Challenge Problem - 20.5.2013 - The octagon nightmare

[rohan.dd.bhatia]

Is it wrong to assume that a regular Octagon can ALWAYS be divided into 7 square, what is wrong with my approach below?



The area of square ABCD = Area of 4 colored triangles + area of smaller square.
Area of 1 colored triangle = (1/root(2) * 2/root(2))/2 =1/2
Total of 4 such triangles = 2
Area of central square = (1/root(2))^2 = 1/2
Total Area = 2+1/2 = 5/2
(Same thing -- if we use AFB to calculate one side of square)

[RonPurewal]

Your octagon isn't regular; the horizontal and vertical sides are shorter than the diagonal ones.

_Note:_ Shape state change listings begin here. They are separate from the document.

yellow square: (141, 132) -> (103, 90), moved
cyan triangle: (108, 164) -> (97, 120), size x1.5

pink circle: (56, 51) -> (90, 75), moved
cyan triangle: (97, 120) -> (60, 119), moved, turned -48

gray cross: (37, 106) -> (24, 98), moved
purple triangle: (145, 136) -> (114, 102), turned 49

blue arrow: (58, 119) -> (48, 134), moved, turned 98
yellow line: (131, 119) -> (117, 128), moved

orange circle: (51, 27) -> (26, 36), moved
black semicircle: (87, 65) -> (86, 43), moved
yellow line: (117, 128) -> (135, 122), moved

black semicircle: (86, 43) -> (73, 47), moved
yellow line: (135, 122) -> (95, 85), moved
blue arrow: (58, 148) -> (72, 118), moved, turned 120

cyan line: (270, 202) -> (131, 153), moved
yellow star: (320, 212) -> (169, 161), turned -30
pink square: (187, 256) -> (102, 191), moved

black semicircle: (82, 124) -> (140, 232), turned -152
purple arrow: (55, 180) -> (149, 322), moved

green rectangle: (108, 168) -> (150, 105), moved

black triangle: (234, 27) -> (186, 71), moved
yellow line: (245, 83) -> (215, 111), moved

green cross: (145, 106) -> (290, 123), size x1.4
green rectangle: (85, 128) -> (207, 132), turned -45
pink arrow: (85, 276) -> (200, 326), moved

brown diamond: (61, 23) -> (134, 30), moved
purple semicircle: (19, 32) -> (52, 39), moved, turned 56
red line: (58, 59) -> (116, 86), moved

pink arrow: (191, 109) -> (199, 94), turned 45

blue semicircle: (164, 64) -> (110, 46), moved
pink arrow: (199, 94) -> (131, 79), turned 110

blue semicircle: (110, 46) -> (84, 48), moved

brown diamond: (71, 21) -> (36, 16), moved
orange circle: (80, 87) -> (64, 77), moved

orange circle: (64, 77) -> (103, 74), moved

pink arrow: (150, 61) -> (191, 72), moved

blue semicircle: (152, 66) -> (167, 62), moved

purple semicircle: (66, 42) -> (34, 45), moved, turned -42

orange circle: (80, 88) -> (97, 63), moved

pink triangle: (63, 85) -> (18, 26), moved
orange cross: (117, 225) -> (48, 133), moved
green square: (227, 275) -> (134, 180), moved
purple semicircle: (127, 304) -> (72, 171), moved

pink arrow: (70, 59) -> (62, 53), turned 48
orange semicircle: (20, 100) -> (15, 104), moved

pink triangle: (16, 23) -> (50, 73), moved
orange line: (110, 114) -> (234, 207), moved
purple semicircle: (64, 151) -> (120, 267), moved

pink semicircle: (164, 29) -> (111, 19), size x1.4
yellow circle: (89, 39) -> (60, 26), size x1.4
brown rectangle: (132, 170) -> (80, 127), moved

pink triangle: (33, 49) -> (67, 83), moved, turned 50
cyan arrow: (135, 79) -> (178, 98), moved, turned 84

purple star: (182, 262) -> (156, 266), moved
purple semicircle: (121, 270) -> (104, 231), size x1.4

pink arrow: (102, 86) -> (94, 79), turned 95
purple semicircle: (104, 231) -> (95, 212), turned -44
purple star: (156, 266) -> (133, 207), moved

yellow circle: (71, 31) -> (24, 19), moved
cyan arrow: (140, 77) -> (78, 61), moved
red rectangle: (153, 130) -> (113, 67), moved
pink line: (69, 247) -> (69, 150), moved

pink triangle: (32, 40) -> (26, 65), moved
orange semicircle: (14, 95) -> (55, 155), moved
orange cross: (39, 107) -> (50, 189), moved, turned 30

By the way -- In general, please don't post questions about the current challenge problem. Thanks.

[rohan.dd.bhatia]

Oops missed that.
Okay got it. Thanks Ron

[jlucero]

That's a good thought though. This week's Challenge Problem is definitely a tricky one.

[rohan.dd.bhatia]

Yes, It took some time to notice the pattern, but I got the answer using above approach - I just had to change the octagon into a regular one

[tim]

Let us know if you have any further questions.

[rohan.dd.bhatia]

Thanks Tim,
After following RONS suggestion here is my corrected solution --

The area of square ABCD = Area of 4 colored triangles + area of smaller square(RED) -- Please note the side are now 1 - becuase octagon is regular
Area of 1 colored triangle = ((1+1/root(2)) * 1/root(2))/2 =
(root(2) +1) /4
Total of 4 such triangles = root(2)+1
Area of central square = 1*1 = 1
Total Area = 1+1+root(2) = 2+root(2)
(Same thing -- if we use AFB to calculate one side of square)
AB^2 = (1/root(2) + 1)^2 +( 1/(root(2))^2
AB^2 = 2+root(2)
Area = AB^2 = 2+root(2)

Let me know if this is okay..

[RonPurewal]

Thanks Tim,
After following RONS suggestion here is my corrected solution --

The area of square ABCD = Area of 4 colored triangles + area of smaller square(RED) -- Please note the side are now 1 - becuase octagon is regular
Area of 1 colored triangle = ((1+1/root(2)) * 1/root(2))/2 =
(root(2) +1) /4
Total of 4 such triangles = root(2)+1
Area of central square = 1*1 = 1
Total Area = 1+1+root(2) = 2+root(2)
(Same thing -- if we use AFB to calculate one side of square)
AB^2 = (1/root(2) + 1)^2 +( 1/(root(2))^2
AB^2 = 2+root(2)
Area = AB^2 = 2+root(2)

Let me know if this is okay..

that looks legitimate.